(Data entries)
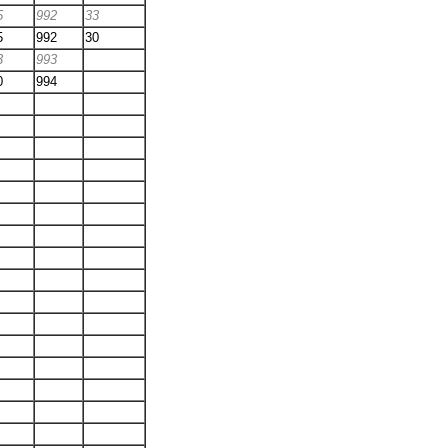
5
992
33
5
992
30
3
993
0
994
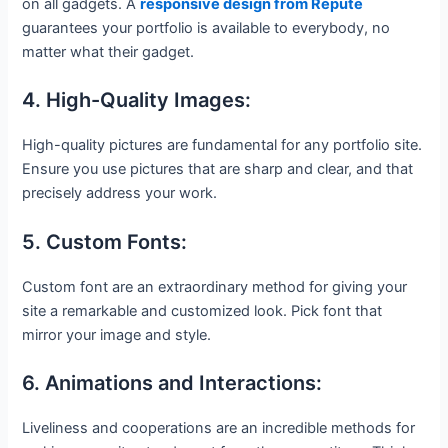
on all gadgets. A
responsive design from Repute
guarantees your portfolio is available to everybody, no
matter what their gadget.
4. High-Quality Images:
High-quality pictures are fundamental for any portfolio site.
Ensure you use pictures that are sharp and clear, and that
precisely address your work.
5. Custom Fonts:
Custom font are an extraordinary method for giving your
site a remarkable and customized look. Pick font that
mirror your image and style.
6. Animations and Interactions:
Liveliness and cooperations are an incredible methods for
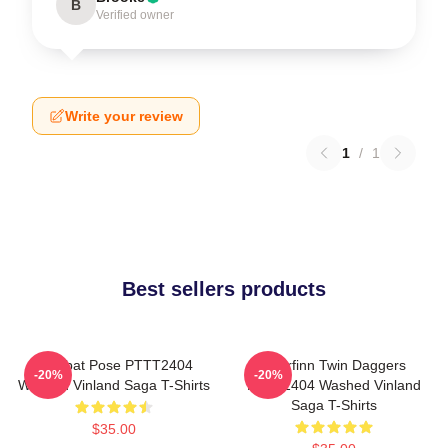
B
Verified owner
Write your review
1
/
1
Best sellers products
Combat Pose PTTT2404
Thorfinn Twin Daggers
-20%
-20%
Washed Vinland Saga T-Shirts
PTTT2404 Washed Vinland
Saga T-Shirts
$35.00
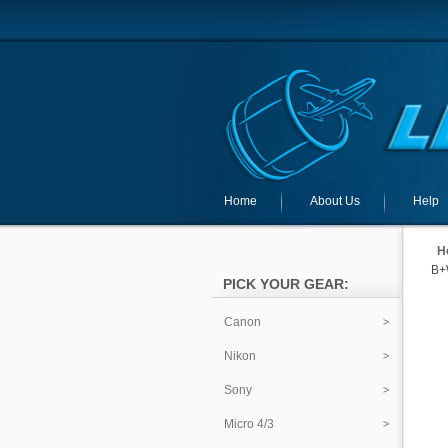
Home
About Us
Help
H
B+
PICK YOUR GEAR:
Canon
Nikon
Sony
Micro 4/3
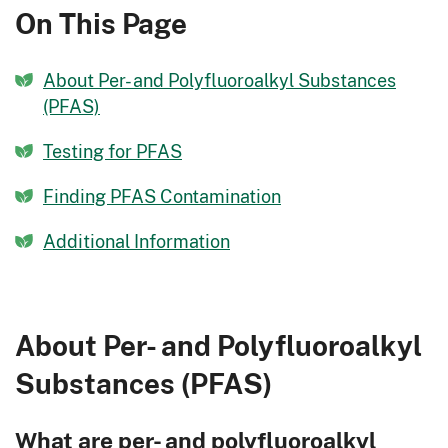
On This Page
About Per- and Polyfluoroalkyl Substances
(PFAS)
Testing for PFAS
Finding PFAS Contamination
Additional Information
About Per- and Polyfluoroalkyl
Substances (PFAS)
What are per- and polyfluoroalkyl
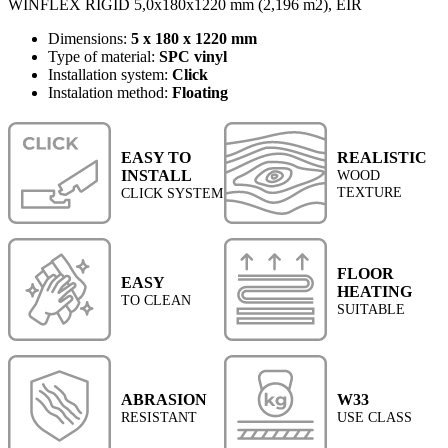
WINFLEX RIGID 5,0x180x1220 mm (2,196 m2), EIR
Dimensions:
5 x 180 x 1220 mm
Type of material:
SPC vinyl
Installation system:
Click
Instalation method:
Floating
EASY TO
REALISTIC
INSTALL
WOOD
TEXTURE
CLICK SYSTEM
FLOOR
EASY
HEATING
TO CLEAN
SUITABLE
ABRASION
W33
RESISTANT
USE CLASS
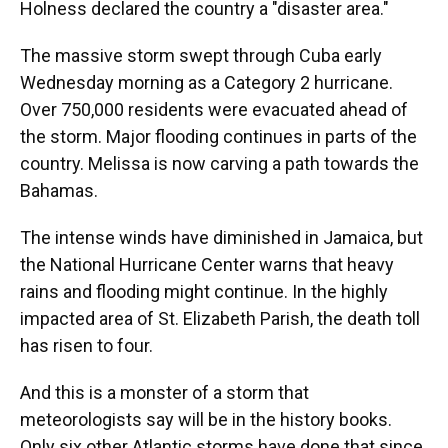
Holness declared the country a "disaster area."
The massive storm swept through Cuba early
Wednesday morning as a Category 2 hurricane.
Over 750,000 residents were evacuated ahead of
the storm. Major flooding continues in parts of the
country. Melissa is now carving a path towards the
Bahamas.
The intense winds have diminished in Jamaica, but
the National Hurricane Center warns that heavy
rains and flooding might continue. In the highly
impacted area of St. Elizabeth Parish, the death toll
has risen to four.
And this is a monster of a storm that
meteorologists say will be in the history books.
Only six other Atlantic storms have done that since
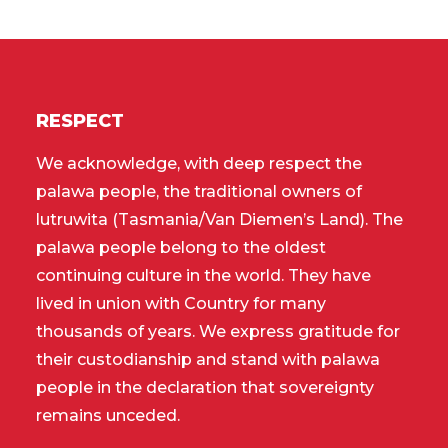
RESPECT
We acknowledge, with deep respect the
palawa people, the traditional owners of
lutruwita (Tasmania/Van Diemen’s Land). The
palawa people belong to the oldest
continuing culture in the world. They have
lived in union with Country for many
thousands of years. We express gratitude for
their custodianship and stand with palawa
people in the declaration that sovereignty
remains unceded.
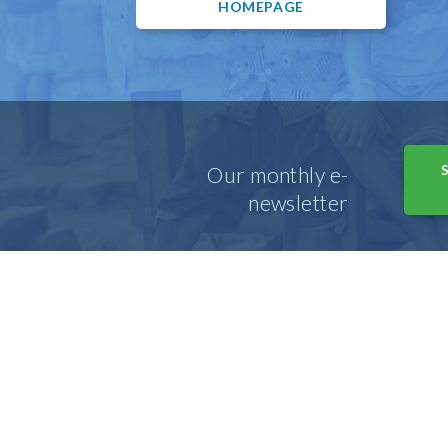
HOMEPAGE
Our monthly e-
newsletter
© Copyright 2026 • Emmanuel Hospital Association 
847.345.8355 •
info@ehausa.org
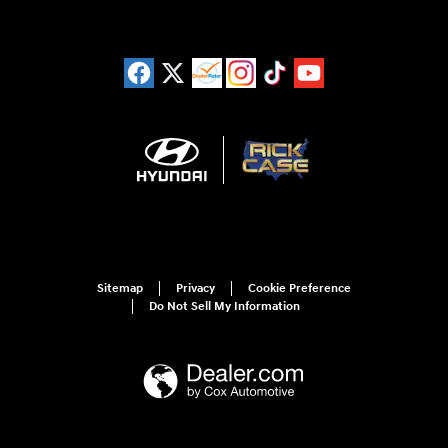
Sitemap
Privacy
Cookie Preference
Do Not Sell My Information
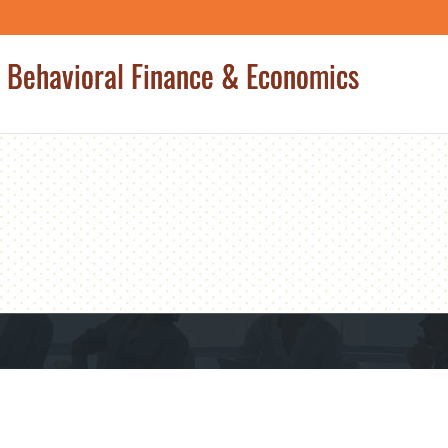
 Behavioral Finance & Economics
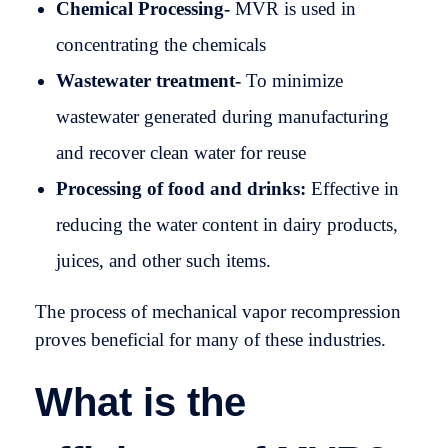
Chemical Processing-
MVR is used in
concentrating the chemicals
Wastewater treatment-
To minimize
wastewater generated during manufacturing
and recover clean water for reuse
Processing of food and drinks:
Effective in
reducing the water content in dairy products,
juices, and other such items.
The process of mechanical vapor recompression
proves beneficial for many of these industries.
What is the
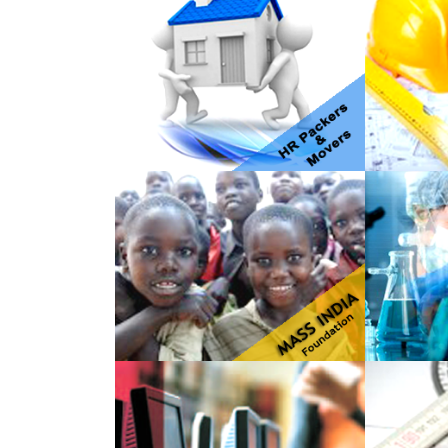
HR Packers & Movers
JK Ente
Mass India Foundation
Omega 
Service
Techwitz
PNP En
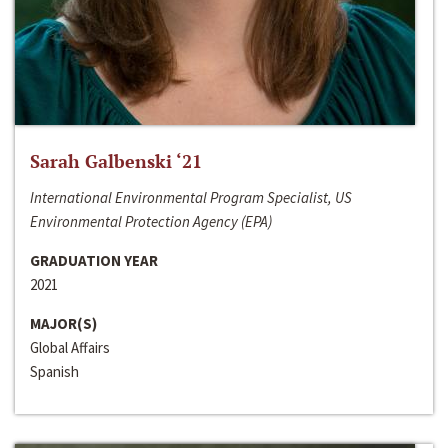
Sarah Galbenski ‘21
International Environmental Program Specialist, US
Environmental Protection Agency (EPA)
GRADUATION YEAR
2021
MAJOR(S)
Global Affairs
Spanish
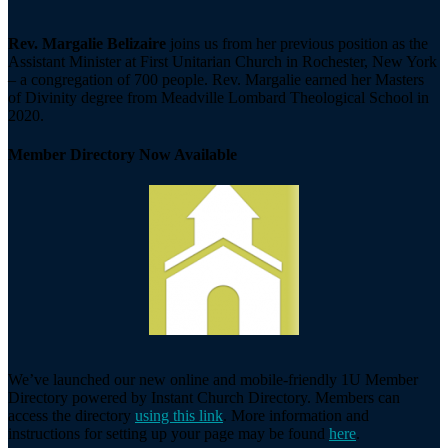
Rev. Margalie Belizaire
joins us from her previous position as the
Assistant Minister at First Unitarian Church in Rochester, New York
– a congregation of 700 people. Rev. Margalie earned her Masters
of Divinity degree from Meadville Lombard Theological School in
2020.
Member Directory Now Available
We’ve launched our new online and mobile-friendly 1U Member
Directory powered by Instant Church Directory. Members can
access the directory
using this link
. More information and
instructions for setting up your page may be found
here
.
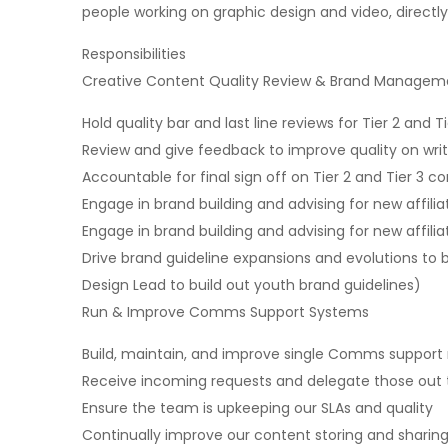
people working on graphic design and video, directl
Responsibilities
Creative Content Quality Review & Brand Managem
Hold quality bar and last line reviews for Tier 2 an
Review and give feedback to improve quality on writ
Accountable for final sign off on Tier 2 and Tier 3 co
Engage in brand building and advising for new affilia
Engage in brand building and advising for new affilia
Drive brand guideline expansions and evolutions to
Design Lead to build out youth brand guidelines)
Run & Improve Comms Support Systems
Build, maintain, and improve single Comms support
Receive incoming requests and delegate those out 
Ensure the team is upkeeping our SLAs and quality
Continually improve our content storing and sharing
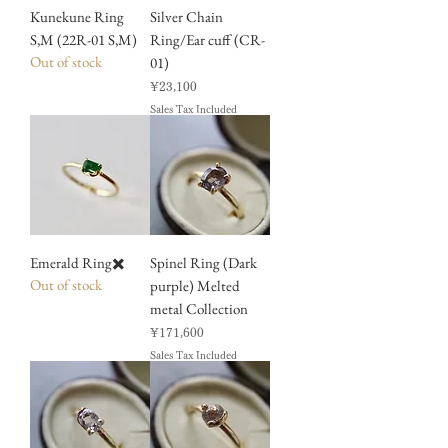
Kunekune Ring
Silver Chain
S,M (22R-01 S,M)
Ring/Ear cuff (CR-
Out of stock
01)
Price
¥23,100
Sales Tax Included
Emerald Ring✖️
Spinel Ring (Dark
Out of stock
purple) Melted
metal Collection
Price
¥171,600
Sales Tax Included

The task »
Reproduce the entries above without change, omitting all pictures.

Problem solution »
5
992
33
5
992
30
3
993
0
994
on all gadgets. A
responsive design from Repute
guarantees your portfolio is available to everybody, no
matter what their gadget.
4. High-Quality Images:
High-quality pictures are fundamental for any portfolio site.
Ensure you use pictures that are sharp and clear, and that
precisely address your work.
5. Custom Fonts:
Custom font are an extraordinary method for giving your
site a remarkable and customized look. Pick font that
mirror your image and style.
6. Animations and Interactions:
Liveliness and cooperations are an incredible methods for
B
Verified owner
Write your review
1
/
1
Best sellers products
Combat Pose PTTT2404
Thorfinn Twin Daggers
-20%
-20%
Washed Vinland Saga T-Shirts
PTTT2404 Washed Vinland
Saga T-Shirts
$35.00
Home
About Us
Help
H
B+
PICK YOUR GEAR:
Canon
Nikon
Sony
Micro 4/3
On This Page
About Per- and Polyfluoroalkyl Substances
(PFAS)
Testing for PFAS
Finding PFAS Contamination
Additional Information
About Per- and Polyfluoroalkyl
Substances (PFAS)
What are per- and polyfluoroalkyl
WINFLEX RIGID 5,0x180x1220 mm (2,196 m2), EIR
Dimensions:
5 x 180 x 1220 mm
Type of material:
SPC vinyl
Installation system:
Click
Instalation method:
Floating
EASY TO
REALISTIC
INSTALL
WOOD
TEXTURE
CLICK SYSTEM
FLOOR
EASY
HEATING
TO CLEAN
SUITABLE
ABRASION
W33
RESISTANT
USE CLASS
Holness declared the country a "disaster area."
The massive storm swept through Cuba early
Wednesday morning as a Category 2 hurricane.
Over 750,000 residents were evacuated ahead of
the storm. Major flooding continues in parts of the
country. Melissa is now carving a path towards the
Bahamas.
The intense winds have diminished in Jamaica, but
the National Hurricane Center warns that heavy
rains and flooding might continue. In the highly
impacted area of St. Elizabeth Parish, the death toll
has risen to four.
And this is a monster of a storm that
meteorologists say will be in the history books.
Only six other Atlantic storms have done that since
RESPECT
We acknowledge, with deep respect the
palawa people, the traditional owners of
lutruwita (Tasmania/Van Diemen’s Land). The
palawa people belong to the oldest
continuing culture in the world. They have
lived in union with Country for many
thousands of years. We express gratitude for
their custodianship and stand with palawa
people in the declaration that sovereignty
remains unceded.
HOMEPAGE
Our monthly e-
newsletter
© Copyright 2026 • Emmanuel Hospital Association 
847.345.8355 •
info@ehausa.org
Sitemap
Privacy
Cookie Preference
Do Not Sell My Information
 Behavioral Finance & Economics
Chemical Processing-
MVR is used in
concentrating the chemicals
Wastewater treatment-
To minimize
wastewater generated during manufacturing
and recover clean water for reuse
Processing of food and drinks:
Effective in
reducing the water content in dairy products,
juices, and other such items.
The process of mechanical vapor recompression
proves beneficial for many of these industries.
What is the
HR Packers & Movers
JK Ente
Mass India Foundation
Omega 
Service
Techwitz
PNP En
Sarah Galbenski ‘21
International Environmental Program Specialist, US
Environmental Protection Agency (EPA)
GRADUATION YEAR
2021
MAJOR(S)
Global Affairs
Spanish
Rev. Margalie Belizaire
joins us from her previous position as the
Assistant Minister at First Unitarian Church in Rochester, New York
– a congregation of 700 people. Rev. Margalie earned her Masters
of Divinity degree from Meadville Lombard Theological School in
2020.
Member Directory Now Available
We’ve launched our new online and mobile-friendly 1U Member
Directory powered by Instant Church Directory. Members can
access the directory
using this link
. More information and
instructions for setting up your page may be found
here
.
people working on graphic design and video, directl
Responsibilities
Creative Content Quality Review & Brand Managem
Hold quality bar and last line reviews for Tier 2 an
Review and give feedback to improve quality on writ
Accountable for final sign off on Tier 2 and Tier 3 co
Engage in brand building and advising for new affilia
Engage in brand building and advising for new affilia
Drive brand guideline expansions and evolutions to
Design Lead to build out youth brand guidelines)
Run & Improve Comms Support Systems
Build, maintain, and improve single Comms support
Receive incoming requests and delegate those out 
Ensure the team is upkeeping our SLAs and quality
Continually improve our content storing and sharing
Kunekune Ring
Silver Chain
S,M (22R-01 S,M)
Ring/Ear cuff (CR-
Out of stock
01)
Price
¥23,100
Sales Tax Included
Emerald Ring✖️
Spinel Ring (Dark
Out of stock
purple) Melted
metal Collection
Price
¥171,600
Sales Tax Included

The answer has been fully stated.